Activity
Narrow the data below down to the lines containing "Boards".

Data records
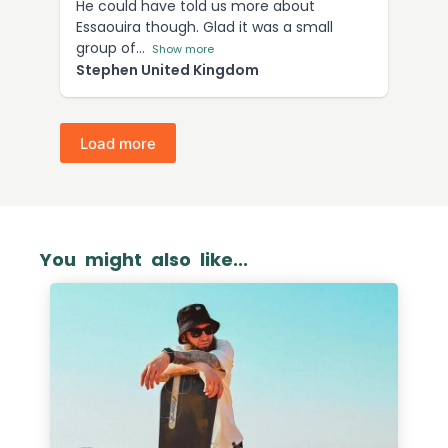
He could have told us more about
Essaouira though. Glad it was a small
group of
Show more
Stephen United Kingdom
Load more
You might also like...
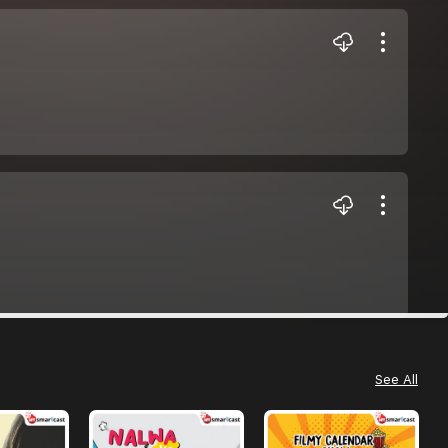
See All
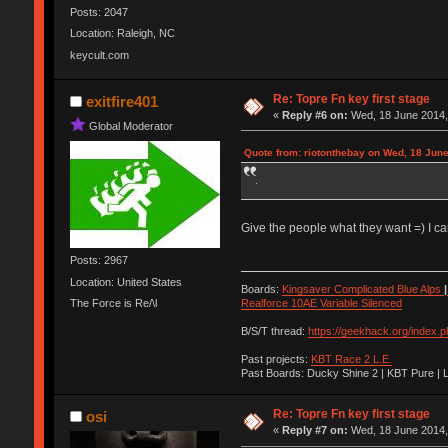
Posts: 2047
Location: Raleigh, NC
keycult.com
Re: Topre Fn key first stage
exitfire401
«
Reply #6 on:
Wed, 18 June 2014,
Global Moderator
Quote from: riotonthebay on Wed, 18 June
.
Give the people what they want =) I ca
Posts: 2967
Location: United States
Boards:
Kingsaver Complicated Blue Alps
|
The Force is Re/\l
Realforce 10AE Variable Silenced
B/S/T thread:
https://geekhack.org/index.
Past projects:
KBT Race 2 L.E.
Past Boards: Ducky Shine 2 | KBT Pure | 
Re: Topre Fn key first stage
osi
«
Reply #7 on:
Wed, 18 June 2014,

Result
Boards:
Past Boards: Ducky Shine 2 | KBT Pure | 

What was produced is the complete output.